Status: D&D related, possibly obvious
Vermintide 2 was free on steam the other weekend and my brother and I have been playing it together. We've been trying to play it with the mechanics unspoiled to keep a bit of sense of wonder/surprise in it.
Something that stuck out immediately was the special enemies. This is really a common design pattern in team horde FPSes - Left For Dead and Deep Rock Galactic both have analogs (and I like DRG's term for them - "disruptive" enemies). These enemies either deny you terrain and visibility (with, for example, a big cloud of poison gas) or suppress/disrupt an individual player (for example by grabbing a character, preventing them from attacking, and dragging them away from the party) until either the target or the special enemy is killed. They aren't especially tough and their damage output isn't enormous but they require pretty immediate action or they can seriously degrade the party's ability to fight the horde of fodder enemies who usually accompany them.
Vermintide got me thinking about this from the D&D angle for two reasons - first that unlike DRG it is low-ish fantasy, and second because it makes these special enemies very high-visibility.

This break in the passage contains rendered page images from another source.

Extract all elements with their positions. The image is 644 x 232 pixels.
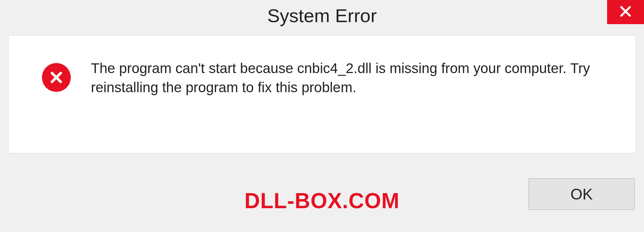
close-button[interactable]	[607, 0, 644, 24]
dialog-title: System Error	[0, 5, 644, 26]
dialog-content: The program can't start because cnbic4_2…	[8, 35, 636, 153]
ok-button-label: OK	[571, 185, 593, 203]
error-icon	[42, 63, 71, 92]
ok-button[interactable]: OK	[529, 178, 635, 210]
dialog-footer: DLL-BOX.COM OK	[0, 183, 644, 223]
close-icon	[618, 4, 633, 20]
watermark-text: DLL-BOX.COM	[245, 188, 400, 213]
dialog-message: The program can't start because cnbic4_2…	[91, 57, 615, 97]
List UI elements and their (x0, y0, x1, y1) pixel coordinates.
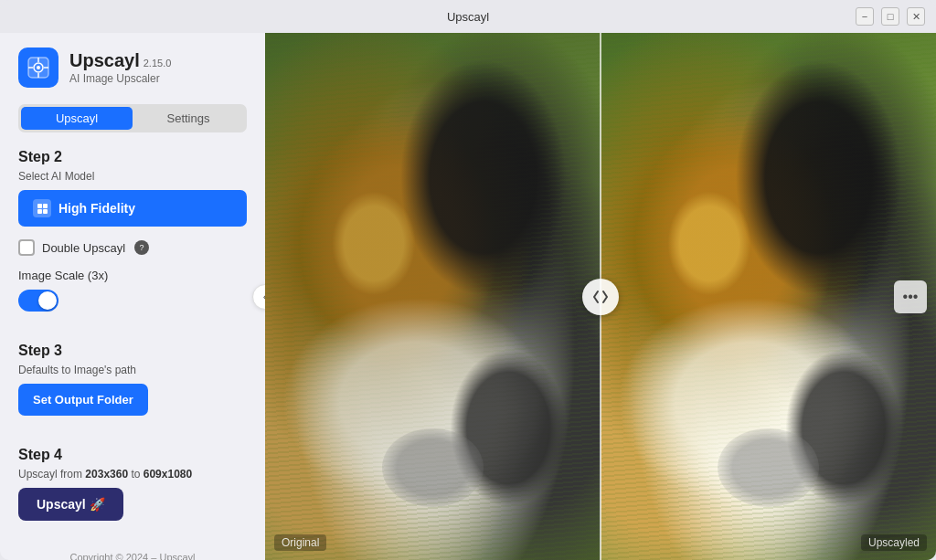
window-controls: − □ ✕ (856, 7, 925, 26)
scale-toggle[interactable] (18, 290, 58, 312)
model-btn-label: High Fidelity (58, 201, 135, 216)
gp-highlight-up (667, 191, 751, 296)
more-options-button[interactable]: ••• (894, 280, 927, 313)
double-upscayl-checkbox[interactable] (18, 239, 35, 256)
bowl (382, 428, 483, 508)
dimension-prefix: Upscayl from (18, 468, 85, 481)
sidebar-collapse-button[interactable]: ‹ (252, 284, 265, 310)
step3-label: Step 3 (18, 343, 247, 359)
copyright-area: Copyright © 2024 – Upscayl By The Upscay… (18, 535, 247, 560)
maximize-button[interactable]: □ (881, 7, 899, 26)
step3-sublabel: Defaults to Image's path (18, 364, 247, 376)
dimension-to: 609x1080 (144, 468, 192, 481)
scale-label: Image Scale (3x) (18, 269, 247, 282)
copyright-line1: Copyright © 2024 – Upscayl (18, 550, 247, 560)
tab-upscayl[interactable]: Upscayl (21, 107, 133, 130)
gp-highlight (332, 191, 416, 296)
app-version: 2.15.0 (144, 58, 172, 69)
toggle-thumb (38, 291, 57, 310)
gp-head-black (399, 59, 568, 297)
logo-area: Upscayl 2.15.0 AI Image Upscaler (18, 48, 247, 88)
app-subtitle: AI Image Upscaler (69, 72, 171, 85)
step3-section: Step 3 Defaults to Image's path Set Outp… (18, 343, 247, 432)
svg-rect-8 (43, 204, 48, 208)
svg-rect-10 (43, 209, 48, 214)
logo-svg (26, 55, 51, 80)
dimension-text: Upscayl from 203x360 to 609x1080 (18, 468, 247, 481)
original-panel: Original (265, 33, 601, 560)
model-btn-icon (33, 199, 51, 217)
image-compare[interactable]: Original Upscayled (265, 33, 936, 560)
app-body: Upscayl 2.15.0 AI Image Upscaler Upscayl… (0, 33, 936, 560)
output-folder-button[interactable]: Set Output Folder (18, 384, 148, 416)
tab-bar: Upscayl Settings (18, 104, 247, 132)
double-upscayl-label: Double Upscayl (42, 241, 125, 255)
app-logo-icon (18, 48, 58, 88)
dimension-from: 203x360 (85, 468, 128, 481)
minimize-button[interactable]: − (856, 7, 874, 26)
original-image (265, 33, 601, 560)
compare-handle-icon (590, 287, 611, 307)
step2-section: Step 2 Select AI Model High Fidelity Dou… (18, 149, 247, 328)
gp-head-black-up (735, 59, 903, 297)
double-upscayl-row: Double Upscayl ? (18, 239, 247, 256)
app-name: Upscayl 2.15.0 (69, 50, 171, 71)
close-button[interactable]: ✕ (907, 7, 925, 26)
svg-rect-7 (37, 204, 42, 208)
scale-slider-container (18, 290, 247, 312)
tab-settings[interactable]: Settings (133, 107, 244, 130)
model-icon-svg (37, 203, 48, 215)
upscayl-button[interactable]: Upscayl 🚀 (18, 488, 123, 521)
step2-sublabel: Select AI Model (18, 170, 247, 183)
step4-label: Step 4 (18, 447, 247, 463)
original-label: Original (274, 534, 326, 551)
window-title: Upscayl (447, 10, 489, 24)
model-select-button[interactable]: High Fidelity (18, 190, 247, 227)
upscayled-image (601, 33, 936, 560)
bowl-up (718, 428, 818, 508)
upscayled-label: Upscayled (861, 534, 927, 551)
step2-label: Step 2 (18, 149, 247, 165)
step4-section: Step 4 Upscayl from 203x360 to 609x1080 … (18, 447, 247, 521)
compare-handle[interactable] (582, 279, 619, 315)
sidebar: Upscayl 2.15.0 AI Image Upscaler Upscayl… (0, 33, 265, 560)
logo-text: Upscayl 2.15.0 AI Image Upscaler (69, 50, 171, 85)
main-content: Original Upscayled (265, 33, 936, 560)
upscayled-panel: Upscayled (601, 33, 936, 560)
svg-rect-9 (37, 209, 42, 214)
double-upscayl-badge: ? (134, 240, 149, 255)
svg-point-2 (37, 66, 40, 69)
title-bar: Upscayl − □ ✕ (0, 0, 936, 33)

The player characters call them out in game (at least on the difficulty we're playing), many have literally high-visibility glowy bits, and killing them is mentioned in the post-mission statistics screen, which makes it clear that they're thought of as a class or category of enemies.
(The other two called-out classes, Elites and Monsters, also bear consideration. Elites we think are tougher versions of normal enemies; they may be better armored or hit harder and bear special consideration on those accounts but they're not especially disruptive to party cohesion / positioning. Monsters are creatures much larger than a man like trolls or rat-ogres that, as least as far as we can tell, require pretty much the whole party to fight them concurrently, with lots of HP and a boss healthbar, and often a combination of multiple damaging attacks, throws, grabs, area denial, and other abilities that you might expect of a Special but on a much beefier frame)
Meanwhile, in OSR D&D, we have critters that have disruptive abilities like a Special but we're mostly not using them in combination with regular enemies. Consider mummies. Mummy paralysis is a big disruptive ability and anybody left with freedom of action has the onus on them to kill the mummy immediately (or at least bait an attack out of it) to end the paralysis. But mummies are their own monster type with their own lairs and if you're stocking by the book you're never going to get an encounter with 15 zombies or skeletons and one or two mummies - the fodder+special combo. Or, if mummies are too high-HD and durable and fall closer to the Monsters category, 15 zombies and two ghouls. A gelatinous cube plus a bunch of skeletons would be an encounter to remember, but it won't ever come up in prep (though it could potentially happen in play through a combination of a fixed skeleton encounter and a lurking threat cube making its move as the party is dealing with the skellies). The best we've got are witchdoctors and shamans with beastman lairs - and those are wilderness lairs, not dungeon encounters, and if you're rolling random spells for your witchdoctors they're usually either duds or TPK threats instead. In beastmen too we have something like Elites in champions and chieftains.
But the fodder+special combo seems like the sort of thing you'd want to use if you were building dungeons to challenge your players. And this whole line of thought also ties back to breaking up the phalanx - enemies who deny choke-points, grab front-liners, or bull-rush through them, all seem like good tools for diminishing the power of the shield-wall in the dungeon, but I haven't been thinking of them as a category.
Is this too 3e a thought? Is this something 4e did explicitly? Does this place too much emphasis on tactics of individual combats in OSR games where combat options are relatively scarce so parties may not really have any means to respond to disruptive enemies - games where the emphasis is generally on the expedition as a whole anyway? Is this even worth considering in prep or is it good enough if it can happen randomly in play? I really don't know. But it might bear experiments, and seems like a useful schema / category with which to think about monsters in tabletop games.
Beastman chieftain abilities might be a really easy place to start with procedurally-generated fodder+special combos. One could design abilities with the special/elite distinction in mind, and then push them down to subchieftains so that they start showing up in dungeon lairs.
Maybe another angle to consider is strategically-disruptive enemies: expedition-disruptors rather than single-combat-disruptors. If the focus of the game is on the expedition and we're worried about there being too few in-combat options, maybe it makes sense to shift one level higher. The Crypt Thing might be a really good example of this - its teleport doesn't just take a character out of a particular combat temporarily, but disrupts the expedition as a whole by scattering the party throughout the dungeon.
But what does combining expedition-disrupting enemies with fodder look like? Maybe just random encounters being triggered by a disrupted party taking more time to recover. Maybe nothing at all needs to be done and OSR D&D is just fine the way it is.